Pre-orders for the Apple Watch begin one week from today on April 10 with availability of the wearable device two weeks after that. April 24 is the day you'll be able to walk into an Apple Store for the watch, along with the reported option of AppleCare+ protection.
Sources tell 9to5 Mac's Marc Gurman what to expect when it comes to AppleCare+ pricing for the watch: $59 for the Sport, $79 for the standard Apple Watch and a whopping $999 for the Apple Watch Edition. Apple hasn't officially announced such pricing yet but Gurman's scoops are generally accurate. Gurman reports that AppleCare+ for the watch will differ from iPhone and iPad protection plans in that it will cover two additional years of support instead of just one.
At first glance, these prices may seem high, but I don't think they are. And they represent another reasonably large revenue stream for Apple. So why don't the prices seem too exorbitant? Two reasons come to mind.

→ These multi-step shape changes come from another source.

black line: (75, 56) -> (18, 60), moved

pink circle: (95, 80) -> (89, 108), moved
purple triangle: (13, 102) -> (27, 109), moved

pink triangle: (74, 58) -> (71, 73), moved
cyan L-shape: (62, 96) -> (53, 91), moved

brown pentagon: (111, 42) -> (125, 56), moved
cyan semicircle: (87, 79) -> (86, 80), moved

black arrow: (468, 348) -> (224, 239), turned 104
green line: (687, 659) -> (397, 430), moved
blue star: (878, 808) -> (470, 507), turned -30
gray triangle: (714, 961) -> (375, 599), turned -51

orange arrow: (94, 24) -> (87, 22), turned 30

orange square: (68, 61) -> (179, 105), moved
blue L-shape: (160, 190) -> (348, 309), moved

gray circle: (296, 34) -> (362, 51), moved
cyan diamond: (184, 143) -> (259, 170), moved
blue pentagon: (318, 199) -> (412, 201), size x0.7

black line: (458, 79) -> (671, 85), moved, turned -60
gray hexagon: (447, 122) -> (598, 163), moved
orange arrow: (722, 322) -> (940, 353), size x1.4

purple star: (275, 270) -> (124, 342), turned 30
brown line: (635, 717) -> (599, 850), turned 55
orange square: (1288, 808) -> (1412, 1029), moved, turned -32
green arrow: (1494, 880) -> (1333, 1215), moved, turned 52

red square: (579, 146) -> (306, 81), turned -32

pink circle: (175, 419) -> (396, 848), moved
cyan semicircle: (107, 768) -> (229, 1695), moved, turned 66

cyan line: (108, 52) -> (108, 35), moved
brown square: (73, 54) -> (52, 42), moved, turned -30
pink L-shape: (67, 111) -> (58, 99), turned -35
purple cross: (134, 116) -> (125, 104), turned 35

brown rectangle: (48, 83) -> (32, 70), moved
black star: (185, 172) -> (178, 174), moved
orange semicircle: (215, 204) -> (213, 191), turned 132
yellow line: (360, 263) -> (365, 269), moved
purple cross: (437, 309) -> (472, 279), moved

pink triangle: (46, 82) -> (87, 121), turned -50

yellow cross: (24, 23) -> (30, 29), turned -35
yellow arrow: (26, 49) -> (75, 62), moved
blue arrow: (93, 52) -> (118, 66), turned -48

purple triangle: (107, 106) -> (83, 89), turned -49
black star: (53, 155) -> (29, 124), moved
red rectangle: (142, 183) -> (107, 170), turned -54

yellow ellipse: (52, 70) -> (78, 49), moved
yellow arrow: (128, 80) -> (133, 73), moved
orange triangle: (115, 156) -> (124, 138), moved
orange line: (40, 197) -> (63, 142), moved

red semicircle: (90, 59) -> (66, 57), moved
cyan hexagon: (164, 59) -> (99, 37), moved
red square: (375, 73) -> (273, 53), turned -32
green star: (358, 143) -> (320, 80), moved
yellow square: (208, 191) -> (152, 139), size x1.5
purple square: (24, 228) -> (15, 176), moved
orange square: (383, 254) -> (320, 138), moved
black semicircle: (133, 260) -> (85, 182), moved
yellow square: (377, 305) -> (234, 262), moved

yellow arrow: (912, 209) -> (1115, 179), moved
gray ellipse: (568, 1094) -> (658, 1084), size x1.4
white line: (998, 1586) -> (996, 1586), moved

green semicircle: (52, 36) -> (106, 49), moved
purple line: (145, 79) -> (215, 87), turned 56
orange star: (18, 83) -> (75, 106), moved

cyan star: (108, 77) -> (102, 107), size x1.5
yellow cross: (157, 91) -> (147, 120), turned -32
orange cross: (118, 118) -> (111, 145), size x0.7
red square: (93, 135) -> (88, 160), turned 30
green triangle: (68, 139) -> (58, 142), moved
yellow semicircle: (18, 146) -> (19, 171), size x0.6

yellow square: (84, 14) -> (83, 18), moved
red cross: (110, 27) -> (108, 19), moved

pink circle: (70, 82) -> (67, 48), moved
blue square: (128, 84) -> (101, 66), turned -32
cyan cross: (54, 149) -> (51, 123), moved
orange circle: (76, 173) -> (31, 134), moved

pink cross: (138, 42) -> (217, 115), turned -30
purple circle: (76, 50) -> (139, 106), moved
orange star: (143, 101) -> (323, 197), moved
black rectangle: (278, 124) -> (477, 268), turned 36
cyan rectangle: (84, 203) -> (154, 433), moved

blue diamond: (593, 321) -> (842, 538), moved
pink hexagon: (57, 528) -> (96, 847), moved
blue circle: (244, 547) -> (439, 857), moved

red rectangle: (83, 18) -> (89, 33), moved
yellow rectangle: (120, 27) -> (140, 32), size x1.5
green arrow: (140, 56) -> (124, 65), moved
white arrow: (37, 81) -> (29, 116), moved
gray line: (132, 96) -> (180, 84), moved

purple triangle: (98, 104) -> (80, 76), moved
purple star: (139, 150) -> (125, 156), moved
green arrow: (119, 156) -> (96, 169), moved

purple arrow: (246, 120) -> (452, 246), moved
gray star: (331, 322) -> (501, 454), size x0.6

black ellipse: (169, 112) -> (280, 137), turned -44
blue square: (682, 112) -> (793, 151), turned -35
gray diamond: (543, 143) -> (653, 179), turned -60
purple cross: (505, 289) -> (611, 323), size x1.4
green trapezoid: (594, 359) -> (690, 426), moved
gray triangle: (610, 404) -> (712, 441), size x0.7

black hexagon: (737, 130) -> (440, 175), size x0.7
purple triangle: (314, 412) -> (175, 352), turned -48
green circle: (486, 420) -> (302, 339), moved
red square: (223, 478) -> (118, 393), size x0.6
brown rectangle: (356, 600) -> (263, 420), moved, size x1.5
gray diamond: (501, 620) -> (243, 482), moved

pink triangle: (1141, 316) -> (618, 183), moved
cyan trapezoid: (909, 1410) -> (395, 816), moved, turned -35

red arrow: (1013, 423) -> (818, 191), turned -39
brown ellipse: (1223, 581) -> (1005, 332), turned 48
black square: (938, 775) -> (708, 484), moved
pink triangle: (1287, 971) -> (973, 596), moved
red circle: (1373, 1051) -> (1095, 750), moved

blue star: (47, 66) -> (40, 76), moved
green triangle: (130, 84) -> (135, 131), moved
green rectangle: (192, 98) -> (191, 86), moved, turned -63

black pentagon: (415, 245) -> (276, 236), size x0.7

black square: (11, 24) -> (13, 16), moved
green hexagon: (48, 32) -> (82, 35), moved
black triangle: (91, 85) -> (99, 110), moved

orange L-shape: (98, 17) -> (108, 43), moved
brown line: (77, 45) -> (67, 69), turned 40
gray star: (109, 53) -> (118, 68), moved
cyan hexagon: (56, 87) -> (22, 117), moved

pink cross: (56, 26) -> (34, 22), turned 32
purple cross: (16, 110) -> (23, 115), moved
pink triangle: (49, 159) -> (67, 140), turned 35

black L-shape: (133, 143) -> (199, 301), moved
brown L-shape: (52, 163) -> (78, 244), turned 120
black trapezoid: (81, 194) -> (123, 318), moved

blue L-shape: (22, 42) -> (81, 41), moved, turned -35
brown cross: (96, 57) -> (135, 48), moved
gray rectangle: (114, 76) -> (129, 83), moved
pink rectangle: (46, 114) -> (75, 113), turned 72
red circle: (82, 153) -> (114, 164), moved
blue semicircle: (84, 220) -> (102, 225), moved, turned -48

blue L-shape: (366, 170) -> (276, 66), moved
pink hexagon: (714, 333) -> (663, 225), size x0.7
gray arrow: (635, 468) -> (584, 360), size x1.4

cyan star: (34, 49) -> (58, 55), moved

First is the watch industry itself. I occasionally add to my analog watch collection with my last purchase being a $700 Hamilton bought at Tourneau, an authorized watch dealer for many brands. As soon as I decided on the watch I wanted, what did the salesman offer? A timepiece protection plan, which I bought for around $120, covering everything for two years. These plans aren't uncommon at all for mechanical timepieces; premium watch buyers are used to this.
Second is the precedent sent by Apple on its other products. Buy an iPhone for $650 or more and you can add AppleCare+ for $99 to add an additional year of support and protection, plus two replacements (for a $79 charge) on any accidental damage. In this case, AppleCare+ works out to 15.23 percent of the base model iPhone's purchase price.
The starting price for an Apple Watch Sport edition is $349, making the $59 AppleCare+ again 16.9 percent of the purchase price. The percentage is a bit lower for the base Apple Watch: A $79 AppleCare+ plan costs 14.38 percent of the watch price. On a percentage basis, AppleCare+ for the Apple Watch edition is the best deal on paper, working out to an even 10 percent of the watch price, but this model will be a small percentage of total Apple Watch sales.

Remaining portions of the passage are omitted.